_Exercise_: Whenever a line below includes the word "Gestures", copy that line.

══════════════════════════════

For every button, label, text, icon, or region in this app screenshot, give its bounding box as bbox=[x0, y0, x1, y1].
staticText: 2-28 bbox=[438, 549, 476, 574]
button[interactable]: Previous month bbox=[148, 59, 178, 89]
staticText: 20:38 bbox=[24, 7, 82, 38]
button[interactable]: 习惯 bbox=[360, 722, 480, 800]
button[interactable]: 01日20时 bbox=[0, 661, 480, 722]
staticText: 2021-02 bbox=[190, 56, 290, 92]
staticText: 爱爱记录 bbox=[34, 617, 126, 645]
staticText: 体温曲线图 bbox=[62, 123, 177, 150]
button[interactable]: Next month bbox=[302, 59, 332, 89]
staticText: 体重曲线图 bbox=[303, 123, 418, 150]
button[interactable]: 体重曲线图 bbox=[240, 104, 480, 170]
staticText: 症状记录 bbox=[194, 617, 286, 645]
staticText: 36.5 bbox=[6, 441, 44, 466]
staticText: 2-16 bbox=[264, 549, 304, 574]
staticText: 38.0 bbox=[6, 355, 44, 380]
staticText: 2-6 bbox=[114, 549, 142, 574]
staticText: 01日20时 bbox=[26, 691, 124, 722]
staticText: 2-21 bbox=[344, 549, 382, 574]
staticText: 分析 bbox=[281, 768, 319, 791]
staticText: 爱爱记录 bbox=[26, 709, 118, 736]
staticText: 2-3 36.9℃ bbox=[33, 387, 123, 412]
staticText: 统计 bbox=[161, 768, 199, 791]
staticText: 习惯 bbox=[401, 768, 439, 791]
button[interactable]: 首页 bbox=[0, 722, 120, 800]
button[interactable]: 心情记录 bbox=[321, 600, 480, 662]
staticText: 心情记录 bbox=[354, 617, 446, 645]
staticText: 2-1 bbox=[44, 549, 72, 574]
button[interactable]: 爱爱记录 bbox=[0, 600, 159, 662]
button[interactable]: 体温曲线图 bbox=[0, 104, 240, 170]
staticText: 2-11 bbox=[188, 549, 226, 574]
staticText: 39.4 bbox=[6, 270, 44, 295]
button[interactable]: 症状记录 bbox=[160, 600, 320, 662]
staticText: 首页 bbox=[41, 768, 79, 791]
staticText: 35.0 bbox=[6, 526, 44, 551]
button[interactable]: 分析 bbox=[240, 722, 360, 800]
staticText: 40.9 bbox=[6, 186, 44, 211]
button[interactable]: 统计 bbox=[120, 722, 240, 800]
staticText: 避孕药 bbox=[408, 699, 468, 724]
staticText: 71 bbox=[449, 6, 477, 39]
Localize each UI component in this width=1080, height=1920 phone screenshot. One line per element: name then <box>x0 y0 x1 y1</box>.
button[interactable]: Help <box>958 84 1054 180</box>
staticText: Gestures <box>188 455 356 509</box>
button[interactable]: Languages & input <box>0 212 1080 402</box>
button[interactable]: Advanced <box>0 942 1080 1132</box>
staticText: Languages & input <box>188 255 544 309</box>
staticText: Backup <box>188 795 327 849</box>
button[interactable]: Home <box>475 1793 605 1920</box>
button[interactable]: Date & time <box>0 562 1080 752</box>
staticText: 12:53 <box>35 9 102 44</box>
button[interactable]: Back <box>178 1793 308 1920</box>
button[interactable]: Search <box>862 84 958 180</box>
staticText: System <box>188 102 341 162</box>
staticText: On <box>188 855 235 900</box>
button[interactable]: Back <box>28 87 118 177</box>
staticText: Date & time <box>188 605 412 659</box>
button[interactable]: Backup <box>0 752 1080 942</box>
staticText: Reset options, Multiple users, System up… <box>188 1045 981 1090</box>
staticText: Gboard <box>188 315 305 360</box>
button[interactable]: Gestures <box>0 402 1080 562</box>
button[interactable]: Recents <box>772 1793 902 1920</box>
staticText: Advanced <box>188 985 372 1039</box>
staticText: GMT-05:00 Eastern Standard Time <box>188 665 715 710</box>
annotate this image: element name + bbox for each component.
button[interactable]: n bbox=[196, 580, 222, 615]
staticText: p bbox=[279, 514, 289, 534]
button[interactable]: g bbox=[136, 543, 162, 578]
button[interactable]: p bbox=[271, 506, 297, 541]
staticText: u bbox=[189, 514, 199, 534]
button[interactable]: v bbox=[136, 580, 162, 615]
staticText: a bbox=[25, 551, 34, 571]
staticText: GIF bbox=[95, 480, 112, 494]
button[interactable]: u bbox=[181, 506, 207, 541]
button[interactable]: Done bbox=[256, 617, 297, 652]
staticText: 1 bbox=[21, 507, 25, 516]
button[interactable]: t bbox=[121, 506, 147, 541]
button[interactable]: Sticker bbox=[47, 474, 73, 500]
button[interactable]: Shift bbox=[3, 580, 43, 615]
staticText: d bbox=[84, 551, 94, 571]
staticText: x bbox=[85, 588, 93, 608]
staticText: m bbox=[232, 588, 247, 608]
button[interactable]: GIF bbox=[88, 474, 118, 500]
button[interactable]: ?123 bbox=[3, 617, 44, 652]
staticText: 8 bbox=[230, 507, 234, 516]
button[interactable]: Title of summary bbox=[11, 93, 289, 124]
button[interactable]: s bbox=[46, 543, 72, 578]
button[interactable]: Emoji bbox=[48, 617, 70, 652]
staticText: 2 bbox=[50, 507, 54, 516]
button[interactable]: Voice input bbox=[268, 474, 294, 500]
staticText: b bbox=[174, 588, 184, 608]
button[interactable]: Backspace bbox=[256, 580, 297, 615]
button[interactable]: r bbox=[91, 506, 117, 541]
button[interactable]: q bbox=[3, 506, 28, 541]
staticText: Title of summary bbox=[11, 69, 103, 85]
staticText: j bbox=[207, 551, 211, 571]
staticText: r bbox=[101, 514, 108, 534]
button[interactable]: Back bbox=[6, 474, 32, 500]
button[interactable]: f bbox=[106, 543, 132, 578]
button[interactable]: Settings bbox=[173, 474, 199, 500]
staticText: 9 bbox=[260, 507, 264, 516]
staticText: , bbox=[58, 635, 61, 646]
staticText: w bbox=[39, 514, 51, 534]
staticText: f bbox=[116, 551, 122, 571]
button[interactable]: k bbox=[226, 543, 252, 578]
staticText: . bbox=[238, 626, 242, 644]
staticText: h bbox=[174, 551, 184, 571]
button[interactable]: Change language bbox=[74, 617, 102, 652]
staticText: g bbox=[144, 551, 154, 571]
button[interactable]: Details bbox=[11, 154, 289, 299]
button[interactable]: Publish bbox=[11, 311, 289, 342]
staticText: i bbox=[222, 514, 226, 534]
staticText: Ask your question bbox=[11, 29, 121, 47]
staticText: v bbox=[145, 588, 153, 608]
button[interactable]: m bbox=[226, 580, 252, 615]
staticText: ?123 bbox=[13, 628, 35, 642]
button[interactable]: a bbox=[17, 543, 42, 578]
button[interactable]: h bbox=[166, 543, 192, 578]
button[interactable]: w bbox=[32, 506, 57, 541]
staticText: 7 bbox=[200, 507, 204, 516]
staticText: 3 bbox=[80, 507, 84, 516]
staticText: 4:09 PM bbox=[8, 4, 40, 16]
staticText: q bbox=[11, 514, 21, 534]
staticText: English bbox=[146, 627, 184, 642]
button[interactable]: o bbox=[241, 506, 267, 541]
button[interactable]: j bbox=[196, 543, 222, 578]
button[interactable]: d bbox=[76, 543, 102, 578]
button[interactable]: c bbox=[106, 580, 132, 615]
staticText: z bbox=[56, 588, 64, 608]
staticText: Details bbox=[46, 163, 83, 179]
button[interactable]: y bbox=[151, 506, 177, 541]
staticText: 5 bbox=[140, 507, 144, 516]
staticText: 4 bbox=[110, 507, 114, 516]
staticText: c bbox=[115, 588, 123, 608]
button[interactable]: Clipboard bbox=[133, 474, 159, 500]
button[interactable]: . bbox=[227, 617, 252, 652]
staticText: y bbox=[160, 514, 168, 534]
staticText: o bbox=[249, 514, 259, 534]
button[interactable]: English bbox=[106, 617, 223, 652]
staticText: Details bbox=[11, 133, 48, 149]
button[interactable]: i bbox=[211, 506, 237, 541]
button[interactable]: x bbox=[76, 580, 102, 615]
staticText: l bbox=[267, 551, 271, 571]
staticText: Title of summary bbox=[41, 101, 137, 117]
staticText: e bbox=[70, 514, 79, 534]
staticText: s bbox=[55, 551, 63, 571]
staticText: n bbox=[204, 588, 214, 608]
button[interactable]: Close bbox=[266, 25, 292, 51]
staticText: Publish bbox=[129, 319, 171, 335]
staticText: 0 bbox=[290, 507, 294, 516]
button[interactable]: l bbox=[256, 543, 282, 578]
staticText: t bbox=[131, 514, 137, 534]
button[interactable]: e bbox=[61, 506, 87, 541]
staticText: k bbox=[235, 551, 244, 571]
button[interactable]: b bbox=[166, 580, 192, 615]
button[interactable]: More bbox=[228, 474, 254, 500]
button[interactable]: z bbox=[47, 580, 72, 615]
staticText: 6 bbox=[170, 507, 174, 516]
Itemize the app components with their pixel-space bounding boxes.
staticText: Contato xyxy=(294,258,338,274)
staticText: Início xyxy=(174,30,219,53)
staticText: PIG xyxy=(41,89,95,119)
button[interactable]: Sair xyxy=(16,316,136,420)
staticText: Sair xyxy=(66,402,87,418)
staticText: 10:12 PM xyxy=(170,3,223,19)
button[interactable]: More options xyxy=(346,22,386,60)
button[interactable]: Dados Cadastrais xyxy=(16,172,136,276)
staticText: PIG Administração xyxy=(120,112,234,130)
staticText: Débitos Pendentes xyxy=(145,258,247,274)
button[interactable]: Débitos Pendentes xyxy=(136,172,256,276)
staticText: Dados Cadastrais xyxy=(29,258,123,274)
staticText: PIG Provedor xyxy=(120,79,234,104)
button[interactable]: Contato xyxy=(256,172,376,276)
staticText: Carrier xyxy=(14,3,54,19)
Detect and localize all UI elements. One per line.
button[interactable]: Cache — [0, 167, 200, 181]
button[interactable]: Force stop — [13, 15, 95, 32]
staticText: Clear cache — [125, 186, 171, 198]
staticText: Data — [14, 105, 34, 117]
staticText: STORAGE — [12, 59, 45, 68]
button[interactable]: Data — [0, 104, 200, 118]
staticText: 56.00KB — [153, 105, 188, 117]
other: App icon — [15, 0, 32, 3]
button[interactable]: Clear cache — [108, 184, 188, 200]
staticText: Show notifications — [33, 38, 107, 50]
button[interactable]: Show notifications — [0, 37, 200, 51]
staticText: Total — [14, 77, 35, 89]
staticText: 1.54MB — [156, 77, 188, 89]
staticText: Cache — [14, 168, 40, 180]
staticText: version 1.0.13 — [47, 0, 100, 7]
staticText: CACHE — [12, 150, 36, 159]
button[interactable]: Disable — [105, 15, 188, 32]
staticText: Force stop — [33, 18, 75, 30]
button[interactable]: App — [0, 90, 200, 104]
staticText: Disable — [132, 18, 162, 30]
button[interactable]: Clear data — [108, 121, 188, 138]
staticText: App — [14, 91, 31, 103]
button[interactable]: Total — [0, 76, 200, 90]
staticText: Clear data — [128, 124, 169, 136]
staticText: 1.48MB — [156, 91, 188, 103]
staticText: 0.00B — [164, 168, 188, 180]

══════════════════════════════

_Exercise solution_:
staticText: Gestures <box>188 455 356 509</box>
button[interactable]: Gestures <box>0 402 1080 562</box>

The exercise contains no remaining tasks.